You can do a lot of good for your audiences by including a wider perspective in a principled way. An approachable way to start: use these two lists to help decisions in making and evolving your product. First list helps with 5 principles to do well by your audiences. Second list is 5 kinds of audiences to include.

Principles to uphold for all 5 audiences.

Dry erase board closeup - principles

Dry erase board closeup - principles

Some professions have oaths to take that encode important commitments to do the right kind of work that helps people and avoids harm. In UX design, I've found that agreed upon principles are useful mechanism. Not an oath, though they help spread awareness of important criteria to influence projects.

Choose principles then continuously refer to them for the life of the project. Consider this list as a starter for your own. I keep iterating and evolving it, here's where it stands today.

Portable product principles starter list:

  • Be inclusive in decision criteria and decision making.
  • Be aware of potential harm though inherent risks, power imbalances, and willful misuse of what you create.
  • Be active in avoiding causing harm.
  • Be accountable to learn and adapt.
  • Be useful, usable, learnable, accessible, and if appropriate: delightful.

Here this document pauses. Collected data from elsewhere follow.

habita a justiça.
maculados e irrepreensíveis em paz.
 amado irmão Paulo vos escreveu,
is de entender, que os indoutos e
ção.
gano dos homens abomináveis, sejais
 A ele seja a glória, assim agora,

Actions you could do for each:

  • Invite people from the 5 audiences listed in the next section, various backgrounds, and dimensions of diversity to learn from. When your team decides it needs to credibly include this learning process.
  • Critique what you make and consider where things could go wrong from a variety of perspectives.
  • Maintain awareness by listening to your audiences and actively seeking to learn from them though non-creepy inclusive opt-in observation and paid research.
  • Your team's criteria for success, ongoing feedback, and awards need to be connected to adapting and learning from your audiences.
  • Use tactical user experience research and design to improve and prove that your product is able to be used by people of many backgrounds, cultures, contexts, abilities.

These are useful qualities to bring to any project, product or service.

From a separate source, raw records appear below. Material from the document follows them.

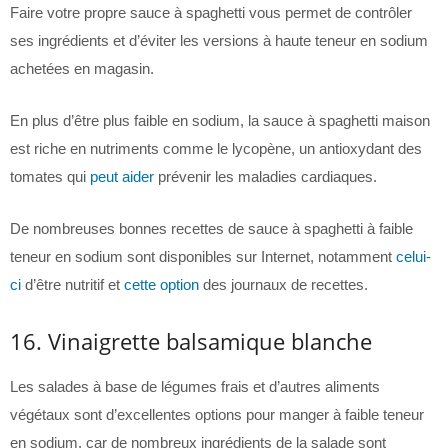
Faire votre propre sauce à spaghetti vous permet de contrôler
ses ingrédients et d’éviter les versions à haute teneur en sodium
achetées en magasin.
En plus d’être plus faible en sodium, la sauce à spaghetti maison
est riche en nutriments comme le lycopène, un antioxydant des
tomates qui
peut aider
prévenir les maladies cardiaques.
De nombreuses bonnes recettes de sauce à spaghetti à faible
teneur en sodium sont disponibles sur Internet, notamment
celui-
ci
d’être nutritif et
cette option
des journaux de recettes.
16. Vinaigrette balsamique blanche
Les salades à base de légumes frais et d’autres aliments
végétaux sont d’excellentes options pour manger à faible teneur
en sodium, car de nombreux ingrédients de la salade sont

Introducing principles to teams and organizations not accustomed can range from enthusiastic to concerned or even no-way-that's-not-for-us conflict. No matter how principles connect for your team, it's a good conversation to have. This is part of the work it takes to live up to taking real action and affecting your work and audience through a UX mindset. You're showing each audience how you care and include.

5 Audiences to Include In Your Decisions

Dry erase board closeup - audiences

Dry erase board closeup - audiences

For UX to be systemic it's important to consider as many humans as you can that relate to the products you create.

  • Your Main Audience: these are the people you think about most to make meaningful products. What are their cares, goals, needs that relate to your product? How can you user your capabilities to bring them benefit in a principled way? Commonly thought of as your user, though once you look at how different groups are connected and affected by your product, you'll see that each group can be a kind of user of some aspect of the product.
  • Your Organization: the people who fund and create space and foundational process to make your product successful. The goals, culture, expectations of your organization are important to your product so you can succeed together through shared purpose.
  • Your Team: each person on your team brings a piece of capability and care and connection to the purpose that weaves all your different skills together. How you communicate and collaborate together will be greatly affected by your ability to see each other as whole humans with different perspectives.
  • The World: in general and a big picture way, what about your product is helping the world? This includes the locales you serve, cultures, industries related to what you make and how you make it. How does your team work to learn from a big picture and see contexts that your product connects?
  • You: as an individual in a team, at a company, in an industry, serving an audience, considering the big picture, what are you noticing and learning from paying attention to your own goals and affect on what you make?

Meaningful Design vs. Bolt-On-UX

Considering humans and making things better for them. Sounds like a worthy practice on the face of it. It's easy to miss two important things, that without will send you on the path of bolt-on-ux. That's when experience design is focused on tactical aesthetics and behavior reinforcement after a product is mostly created.

Meaningful design is both strategic and tactical that weaves together business, engineering, design, art, and the other contributors to a project.

If design happens later, it's effectively bolted on to some other ideas. Those ideas whether intentional or not may not have great outcomes for the different audiences interconnected through this product.

What are you making more palatable through improved interactions? Is it avoidable harm? A good metaphor to consider is The Angler Fish of UX. We can make the bad worse, we can make the negative palatable enough. Abusive patterns are possible with the skills you learn to include humans with your systems.

To avoid bolt-on-ux you need to start with being more systemic about the audiences you include to influence the work and you need to commit to principles that bring benefit without harm to those audiences.